Ничего не вышло и из другого моего проекта, еще более фантастического: он тогда писал большой роман, и я как-то раз предложил ему телескопически внедрить в него останки «Лауры» – как бы роман в романе внутри третьего, вроде слоистого стихотворения Лермонтова о полдневном зное и мертвом сне. Эта шальная идея «метонимически реализованного наследия», казавшаяся мне тогда счастливым компромиссом, конечно, тотчас заглохла. В 1999 году, к столетию Набокова, «Ученые записки» для специалистов, издаваемые Канзасским университетом, объявили конкурс на лучшее подражание манере Набокова, и его сын послал (анонимно, разумеется, как и остальные участники) два отрывка из «Лауры»; читатели поставили, как это ни забавно, один пассаж на третье, другой на последнее (из пяти) место.
Это, кажется, и все, что мне было известно об этой вещи, когда весной 2008 года мне телефонировала Никки Смит, давнишний литературный агент Набоковых, и предложила прислать копии карточек и транскрипцию с тем, чтобы, прочтя их и сличив, я подал бы совет: публиковать или нет. С той же просьбой она обратилась еще к четырем или пяти лицам из числа тех, чье мнение могло бы иметь для него значение. Впервые прочитав весь сохранившийся текст, я написал ему длинное письмо, где подробно излагал восемь причин, по которым печатать «Лауру» не следовало. Но такое мнение оказалось чуть ли не единственным, и хотя он сказал, что серьезно его обдумает, я не удивился, когда вскоре узнал, что он решился печатать.
Увидев, что дело кончено, я предложил перевести написанные главы «Лауры» на русский и снабдить их описательной и истолковательной статьей, так как полагал, что таким образом выйдет меньше вреда: я представлял себе, как это может выглядеть в переложении на преобладающее теперь наречие, которое отлично от русского языка Набокова, как «эбоник» американских негров отличается от языка Эмерсона, и от этого делалось не по себе. Русская книжка вышла в двух вариантах, тиражом в десять раз превышавшим оригинальное английское издание и десятикратно же против оригинала разбраненное, в печати и непечатно.
В неловком, трудном, полном околичностей предисловии, от публикации которого, во всяком случае по-русски, я безуспешно пытался его отговорить, он разбросал там и сям несколько намеков и скрытых указаний на гнет матерьяльных и нематерьяльных обстоятельств, вынудивших, после долгих колебаний, принять это решение, обстоятельств, о которых здесь не место говорить, но которые, как он полагал, оправдали бы его в глазах отца. У него не осталось решительно никого, кто имел бы право подвергнуть сомнению это его предположение, – и, уж конечно, никого, кто мог бы его осудить за это.
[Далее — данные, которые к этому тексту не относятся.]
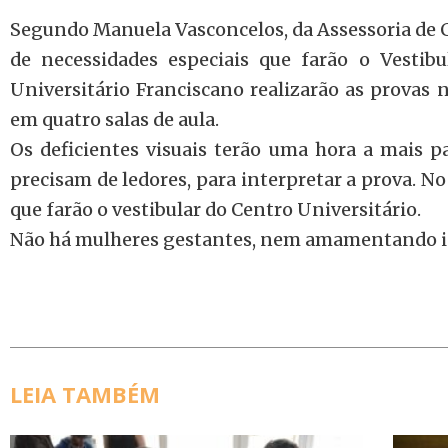
Segundo Manuela Vasconcelos, da Assessoria de 
de necessidades especiais que farão o Vestib
Universitário Franciscano realizarão as provas n
em quatro salas de aula.
Os deficientes visuais terão uma hora a mais pa
precisam de ledores, para interpretar a prova. No
que farão o vestibular do Centro Universitário.
Não há mulheres gestantes, nem amamentando ins
LEIA TAMBÉM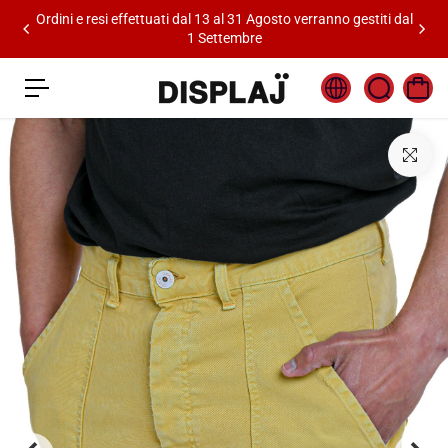
o
esi effettuati dal 13 al 31 Agosto verranno gestiti dal
n
1 Settembre
t
e
n
u
t
o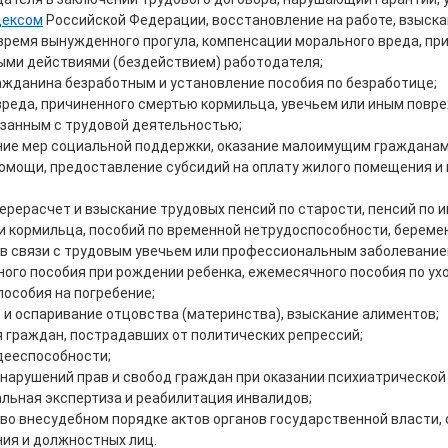
дексом
Российской Федерации, восстановление на работе, взыскан
 время вынужденного прогула, компенсации морального вреда, пр
ми действиями (бездействием) работодателя;
ажданина безработным и установление пособия по безработице;
реда, причиненного смертью кормильца, увечьем или иным повр
язанным с трудовой деятельностью;
ие мер социальной поддержки, оказание малоимущим гражданам
омощи, предоставление субсидий на оплату жилого помещения и
перерасчет и взыскание трудовых пенсий по старости, пенсий по 
и кормильца, пособий по временной нетрудоспособности, береме
 в связи с трудовым увечьем или профессиональным заболевание
ого пособия при рождении ребенка, ежемесячного пособия по ухо
пособия на погребение;
 и оспаривание отцовства (материнства), взыскание алиментов;
 граждан, пострадавших от политических репрессий;
дееспособности;
нарушений прав и свобод граждан при оказании психиатрической
льная экспертиза и реабилитация инвалидов;
во внесудебном порядке актов органов государственной власти, 
ия и должностных лиц.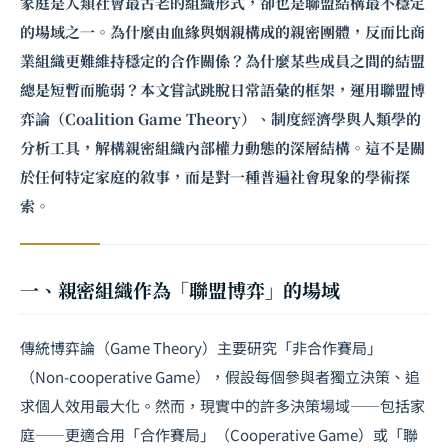
家庭是人類社會最古老的組織形式，卻也是聯盟結構最不穩定
的場域之一。為什麼由血緣與姻親構成的親密團體，反而比商
業組織更難維持穩定的合作關係？為什麼某些成員之間的結盟
總是短暫而脆弱？本文嘗試跳脫日常語彙的框架，運用聯盟博
弈論（Coalition Game Theory）、制度經濟學與人類學的
分析工具，解構親密組織內部權力動態的深層結構。這不是關
於任何特定家庭的敘事，而是對一種普遍社會現象的學術探
索。
一、親密組織作為「聯盟博弈」的場域
傳統博弈論（Game Theory）主要研究「非合作賽局」
（Non-cooperative Game），假設每個參與者獨立決策、追
求個人效用最大化。然而，現實中的許多決策場域——包括家
庭——更適合用「合作賽局」（Cooperative Game）或「聯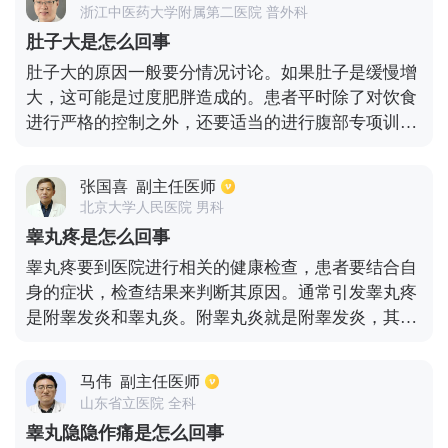
所以想要改善这样的情况，还是需要合理饮食，避免
浙江中医药大学附属第二医院 普外科
熬夜。
肚子大是怎么回事
肚子大的原因一般要分情况讨论。如果肚子是缓慢增
大，这可能是过度肥胖造成的。患者平时除了对饮食
进行严格的控制之外，还要适当的进行腹部专项训
练，一般长期坚持能有较明显的效果。不过不能选择
极端的方式减肥，否则极容易引起反弹。但是肚子突
张国喜
副主任医师
然增大的话，可能性较大的原因就是身体疾病。当腹
北京大学人民医院 男科
部出现肿瘤或者存在腹水的情况下，都会出现这种症
睾丸疼是怎么回事
状。患者要尽快的去医院检查，因为这些疾病都是较
睾丸疼要到医院进行相关的健康检查，患者要结合自
严重的，如果病情进一步发展会对身体健康产生很大
身的症状，检查结果来判断其原因。通常引发睾丸疼
损害。早确诊早治疗能将对身体的伤害降到最低，而
是附睾发炎和睾丸炎。附睾丸炎就是附睾发炎，其症
且在病情早期治疗效果会更好，预后也会更好。
状有阴囊、大腿根部以及腹股沟处的放射痛，睾丸肿
大，出现这种疾病要抑制性生活，注意生殖器卫生，
马伟
副主任医师
多局部热敷，尽量不要穿牛仔裤，注意卧床休息，抬
山东省立医院 全科
高阴囊而睾丸炎的患者多是由于细菌和病毒引起的，
睾丸隐隐作痛是怎么回事
其他引起睾丸疼的原因有：过度的性刺激、长期的久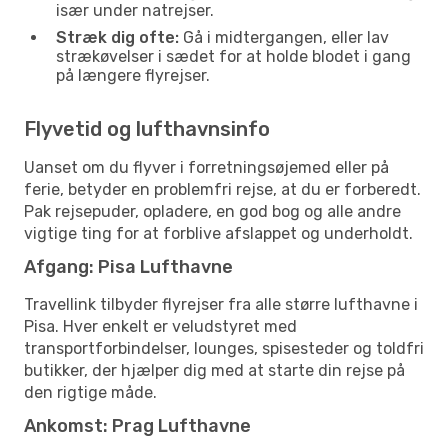
især under natrejser.
Stræk dig ofte:
Gå i midtergangen, eller lav
strækøvelser i sædet for at holde blodet i gang
på længere flyrejser.
Flyvetid og lufthavnsinfo
Uanset om du flyver i forretningsøjemed eller på
ferie, betyder en problemfri rejse, at du er forberedt.
Pak rejsepuder, opladere, en god bog og alle andre
vigtige ting for at forblive afslappet og underholdt.
Afgang: Pisa Lufthavne
Travellink tilbyder flyrejser fra alle større lufthavne i
Pisa. Hver enkelt er veludstyret med
transportforbindelser, lounges, spisesteder og toldfri
butikker, der hjælper dig med at starte din rejse på
den rigtige måde.
Ankomst: Prag Lufthavne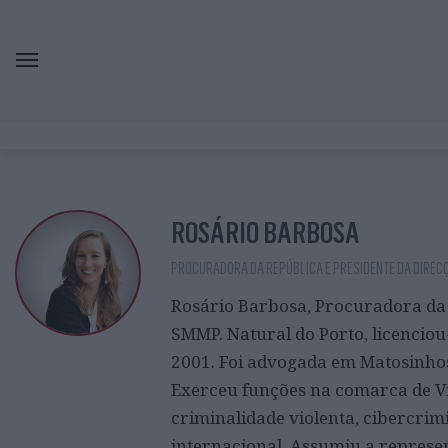
ROSÁRIO BARBOSA
PROCURADORA DA REPÚBLICA E PRESIDENTE DA DIREC
Rosário Barbosa, Procuradora da 
SMMP. Natural do Porto, licenciou
2001. Foi advogada em Matosinhos
Exerceu funções na comarca de Vi
criminalidade violenta, cibercrim
internacional. Assumiu a represen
У него был настоящий литературный дар: переводы его, в том числе стихов, поразительно точны, изобретательны и вместе элегантны; он сочинил, как уже сказано, большой роман и напечатал превосходно написанные воспоминания под названием, которое можно бы перевести как «Сбывшиеся сны и гибелью грозящие положения».
Вообще, это был, повторю, человек исключительных дарований. Получив благодаря жертвенным стараниям родителей превосходное домашнее воспитание и отличное образование в частной гимназии, а потом в Гарварде, он учился в лучшей в мире вокальной школе в Милане, вступив на поприще профессионального оперного баса. Он дебютировал в «Богеме» в роли Коллина, философа из первого акта; в последнем он закладывает любимую шинель, чтобы на вырученные деньги купить лекарство для умирающей любовницы друга (которого играл Паваротти, тоже дебютант в тот вечер). И бас и тенор получили первые призы. Родители его были в зале, и трудно себе представить, чтобы у Набокова не мелькнула мысль о вывернутом наизнанку гоголевском сюжете.